= Edith Thomson =

British historian

Edith Elizabeth Bruce Thomson was a British historian that specialized in early-modern Scottish political history. She was the second woman to be awarded a Ph.D. in History from the University of St Andrews.

== Academic career ==
Thomson started her undergraduate studies at the University of St Andrews in October 1919. She graduated with First Class Honours in English and History in October 1923. In June 1924, Thomson was elected for the two-year-long Berry Research Scholarship in History.

In October 1924, she began Postgraduate Modern and Mediaeval History studies at the University of St Andrews. In March 1926, she was awarded the Hume Brown Essay Prize for the essay titled ‘The Scottish Parliament 1690-1702’. In July 1926 Thomson won a Research Fellowship from the Carnegie Trust to aid with research for her Ph.D. thesis; the Fellowship was renewed in July 1927.

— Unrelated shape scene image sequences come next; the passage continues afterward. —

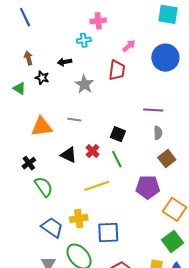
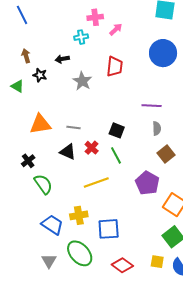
pink arrow: (129, 46) -> (116, 29), moved
gray line: (74, 120) -> (74, 128), moved
purple pentagon: (148, 187) -> (147, 183), turned 30

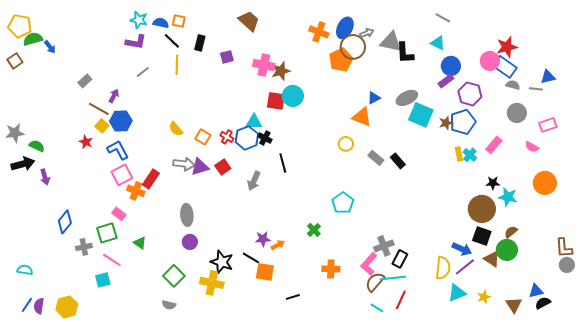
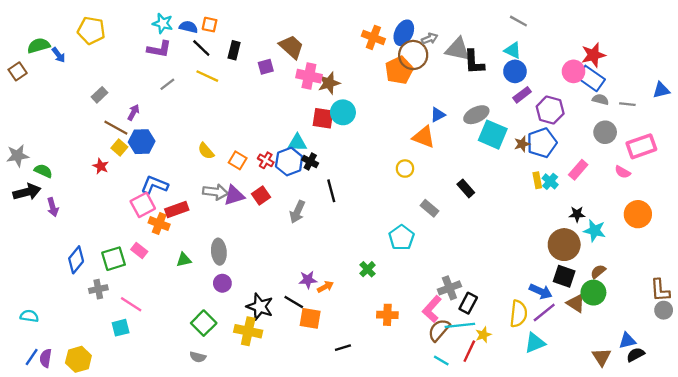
brown trapezoid: (249, 21) -> (291, 47), moved
yellow pentagon: (20, 26) -> (91, 30), moved
yellow line: (177, 65) -> (207, 76), turned -66
blue circle: (451, 66) -> (515, 71), moved
blue triangle: (548, 77) -> (661, 90), moved
pink rectangle: (548, 125) -> (641, 146), size x1.4
blue L-shape: (118, 150) -> (154, 185), moved, turned -40
gray rectangle: (376, 158) -> (430, 208), moved
red rectangle: (151, 179) -> (177, 209), turned 36
green square: (107, 233) -> (114, 259), moved
green triangle: (140, 243) -> (184, 260), moved, turned -48
yellow star: (484, 297) -> (483, 335), moved

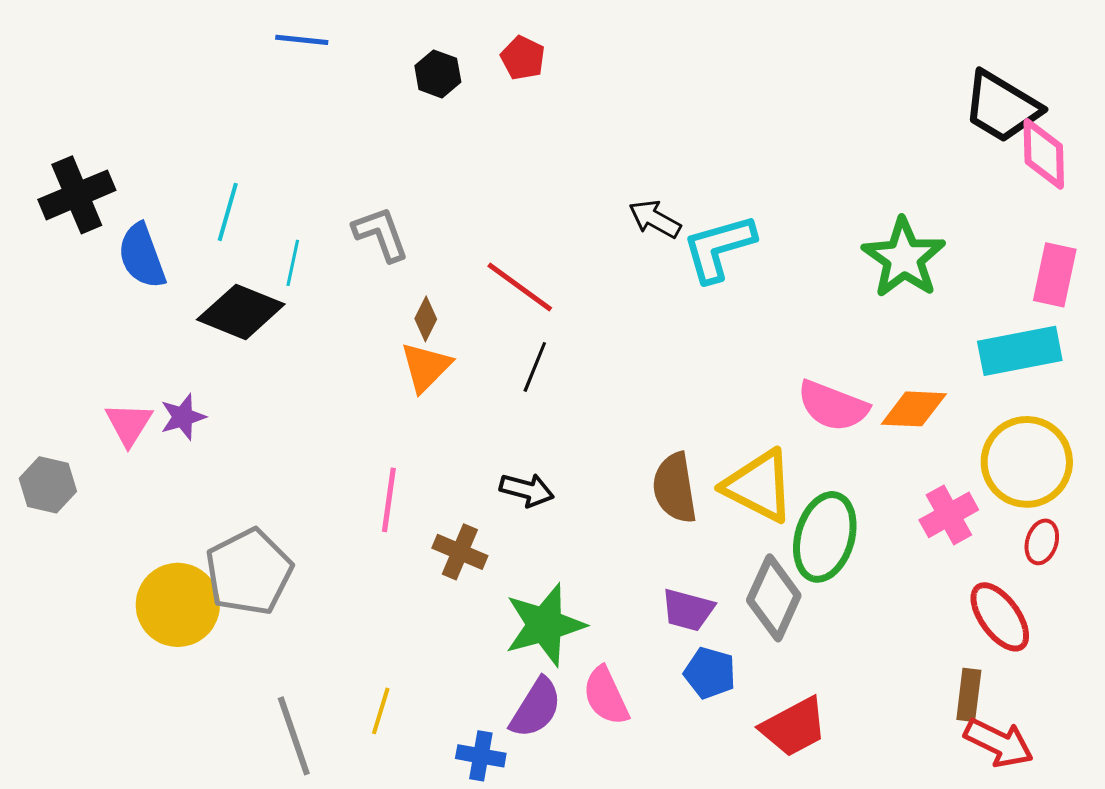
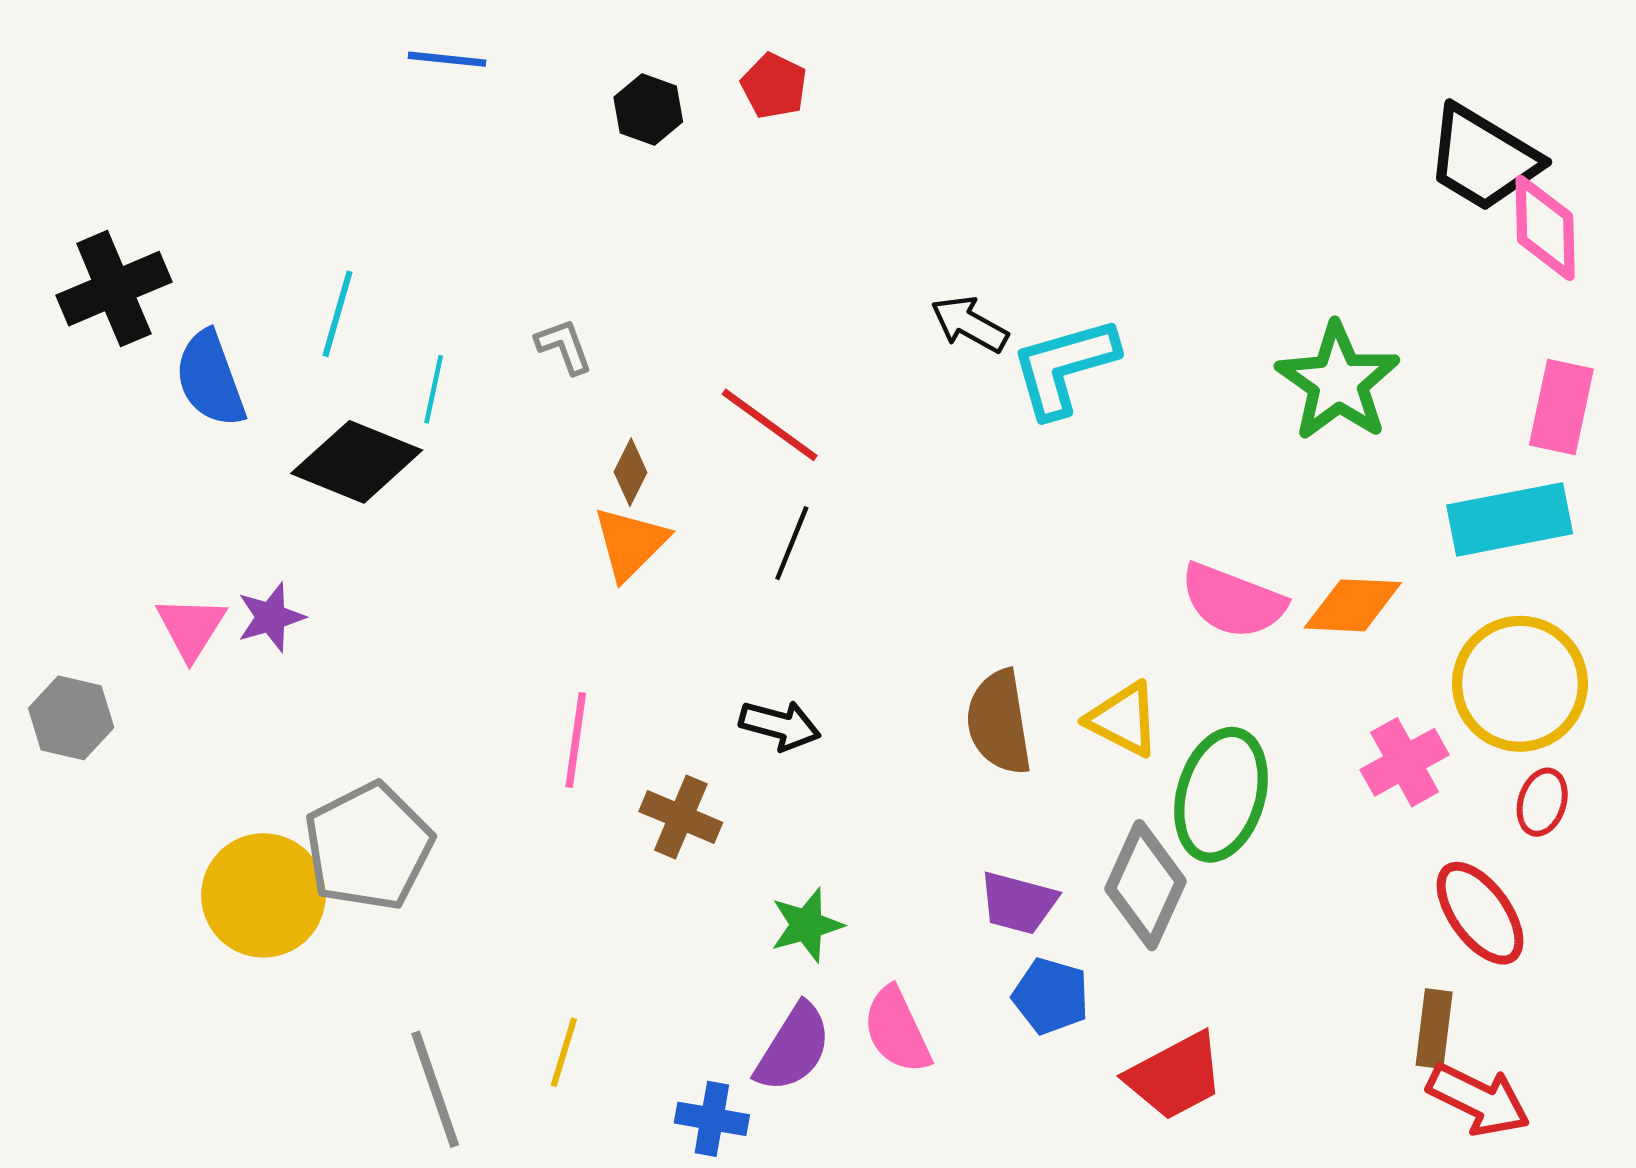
gray L-shape: (381, 234) -> (564, 346), size x0.7
yellow triangle: (759, 486) -> (1123, 719), size x0.7
green star: (545, 625) -> (807, 925), size x0.6

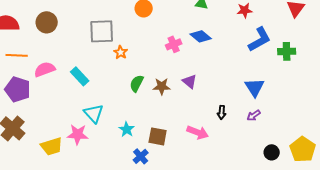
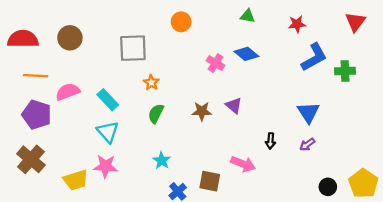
pink cross: (174, 44) -> (216, 63), turned -35
orange star: (121, 52) -> (151, 83), moved
green semicircle: (137, 83) -> (156, 113), moved
cyan triangle: (94, 113) -> (108, 132), moved
brown square: (158, 136) -> (210, 181), moved

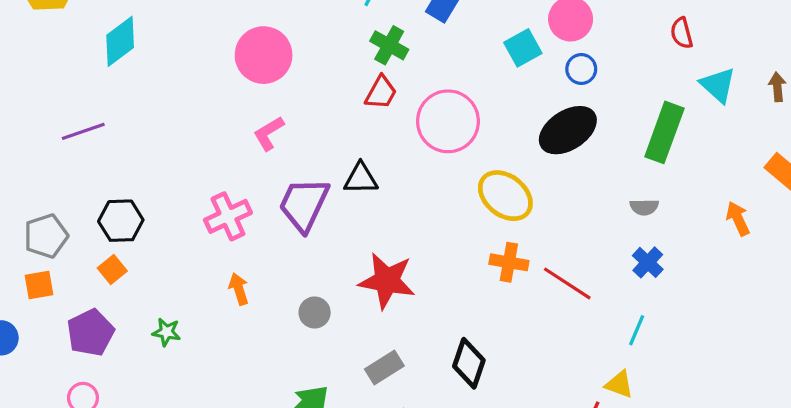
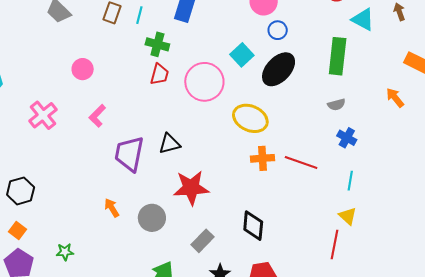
cyan square: (523, 48) -> (242, 55), moved
pink circle: (264, 55) -> (83, 69), size x0.6
black triangle: (361, 179) -> (170, 144), moved
pink cross: (228, 216) -> (43, 115), moved
orange square: (112, 270) -> (18, 230), moved
orange arrow: (239, 289) -> (112, 208), moved
gray circle: (315, 312) -> (152, 218), size x1.4
yellow triangle: (619, 384) -> (348, 216), turned 36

Thomson graduated with Honours of the Second Class in 1928. She became the second woman to be awarded a Ph.D. in History at St Andrews, following Edith MacQueen, who was awarded her Ph.D. one year earlier. Her thesis, titled ‘Scotland under Lauderdale’, was supervised by John W. Williams.

After completing her Ph.D, Thomson received a Commonwealth visiting fund fellowship to Yale University and spent at least two years at the institution.